The reasons for this way of testing.

  • Stay as close to production testing: Use react, and not a third party tool to render the DOM before it is tested on.
  • Search a rendered DOM search via getByText and queryByText in a way that best suits it's implementation, and is also easy to spot when changes have been made.
  • Manageable single use case testing: Break down the tests into as smallest and most manageable single responsibility cases as possible.

Example tests

describe('HotelDetails', () => {
  it('should render the hotel name', () => {
    const { queryByText } = render(<HotelDetails {...defaultProps} />);
    const hotelName = queryByText('Marriot Hotel');
    expect(hotelName).toBeInTheDocument();
  });

  it('should render the hotel name but not the message button there is no messageHTML', () => {
    const { queryByText } = render(<HotelDetails {...defaultProps} messageHTML={undefined} />);
    const hotelName = queryByText('Marriot Hotel');
    const messageHotel = queryByText('Message hotel');
    expect(hotelName).toBeInTheDocument();
    expect(messageHotel).not.toBeInTheDocument();
  });
});

render(<HotelDetails {...defaultProps} />)

Render (using react) the full component. From here we can query parts of the rendered object and see if they are present.

render(<HotelDetails {...defaultProps} messageHTML={undefined} />);

In this example, we can render (using react) the full object with one of the prop inputs as undefined to see if the rendered object performs in the correct way.

When to use getByText or queryByText

getByText

getby* queries return the first matching node for a query, and throw an error if no elements match or if more than one match is found (use getAllBy instead).

  • If you need to test a returned object, use getByText
  • In the example below you can see that a click event needs to happen, therefore getByText must be used to get the object.

example test

it('should render listing of important price details and breakdown', () => {
  const { queryByText, getByText } = render(
    <Provider {...mockStores}>
      <Pricing {...defaultProps} />
    </Provider>
  );

  const additionalPricingInfo = getByText('Additional pricing information');
  fireEvent.click(additionalPricingInfo);

  const additionalFeesContent = queryByText(defaultProps.additionalInfoContent);
});

queryByText

queryBy* queries return the first matching node for a query, and return null if no elements match. This is useful for asserting an element that is not present.
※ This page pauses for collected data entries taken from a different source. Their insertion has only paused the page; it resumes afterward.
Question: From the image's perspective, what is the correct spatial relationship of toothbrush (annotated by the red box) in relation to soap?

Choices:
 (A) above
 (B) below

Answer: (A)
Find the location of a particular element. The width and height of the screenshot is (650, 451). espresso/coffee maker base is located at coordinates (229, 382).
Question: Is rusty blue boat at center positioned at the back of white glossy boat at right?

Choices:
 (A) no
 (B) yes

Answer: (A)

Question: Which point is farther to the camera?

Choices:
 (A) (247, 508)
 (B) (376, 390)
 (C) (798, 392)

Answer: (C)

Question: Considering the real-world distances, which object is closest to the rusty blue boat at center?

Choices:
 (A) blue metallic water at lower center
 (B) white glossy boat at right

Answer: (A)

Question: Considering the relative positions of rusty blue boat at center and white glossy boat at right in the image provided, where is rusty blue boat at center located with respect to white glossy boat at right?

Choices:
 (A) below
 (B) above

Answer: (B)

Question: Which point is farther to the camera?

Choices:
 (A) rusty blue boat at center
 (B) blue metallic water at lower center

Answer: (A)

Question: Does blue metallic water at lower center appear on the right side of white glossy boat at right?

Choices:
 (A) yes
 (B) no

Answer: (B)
This throws if more than one match is found (use queryAllBy instead).

  • if you’re checking to see if something exists use queryByText.
  • In the example below you can see that a no action needs to be performed on the variable seatAssigned so queryByText is the best method.

example test

it('should render economy class with no seats selected', () => {
  const { queryByText } = render(<AssignedSeats seatInfo={seatInfo} cabinClass={cabinClass} />);

  const seatAssigned = queryByText('No seats selected');
  const cabin = queryByText('Economy / Coach (Y)');

  expect(seatAssigned).toBeInTheDocument();
  expect(cabin).toBeInTheDocument();
});

Why we agreed to stop/minimise snapshot testing.

From the above documenation:

Shallow rendering is useful to constrain yourself to testing a component as a unit, and to ensure that your tests aren't indirectly asserting on behavior of child components.
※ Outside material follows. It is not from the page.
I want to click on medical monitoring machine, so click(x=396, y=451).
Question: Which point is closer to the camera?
The biggest case against snapshot testing is that reading the changes on a failed snapshot is much harder to read and harder to debug.

From reference 2:

It’s often hard to see what changed by looking at the snapshot failure diff: did the snapshot fail because of your intended changes or because you’ve introduced a bug?

On a big project a simple change can lead to failures in dozens of snapshots in different parts of the codebase. Understanding each failure takes a lot of time, so often developers just update snapshots without looking at them at all, especially if it’s not their code.

Snapshot testing provides a false sense of security, something that has been very present in our pwa. It has lead to an overinflated test coverage percentage.